[T]hen all collapsed, and the great shroud of the sea rolled on as it rolled 5,000 years ago.” — Herman Melville, “Moby-Dick,”  or “The Whale.”

Call me BUD/S trainee.  The ocean is my nemesis.  Over time, the water will become my refuge and my security blanket but not in the beginning.  In the beginning, the dark and cold waters are my implacable foe.  Not until I receive my full salt water baptism and walk the ceremony of graduation will I learn to love the sea again.

There exists no circumlocution amongst BUD/S instructors.  They tell us we are going to paddle our small rubber boats out through the rumbling and frothing surf and then paddle them back again straight at a collection of rocks stacked upon the shore.  These are not mere pebbles collected at the shoreline.  No, these are boulders, unmovable in the waves.  A few are cobbles, able to be flung up by the tumultuous waters.

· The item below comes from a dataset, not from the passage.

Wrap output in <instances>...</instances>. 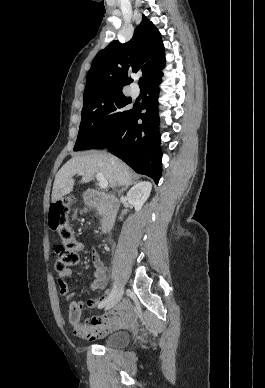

Some among us peer at the instructors through our squinted eyes and see in their visages our futures foretold.  We see nothing less than calamity and brains dashed out upon the rocks alongside our dreams of finishing BUD/S training.  We look upon broken and battered bones and envision our appendages deformed and splintered.  No matter.  We start out anyway as we know this is a part of it.  It is as inevitable as the waves rising up out of the ocean into foaming white masses of roiling thunder made physical.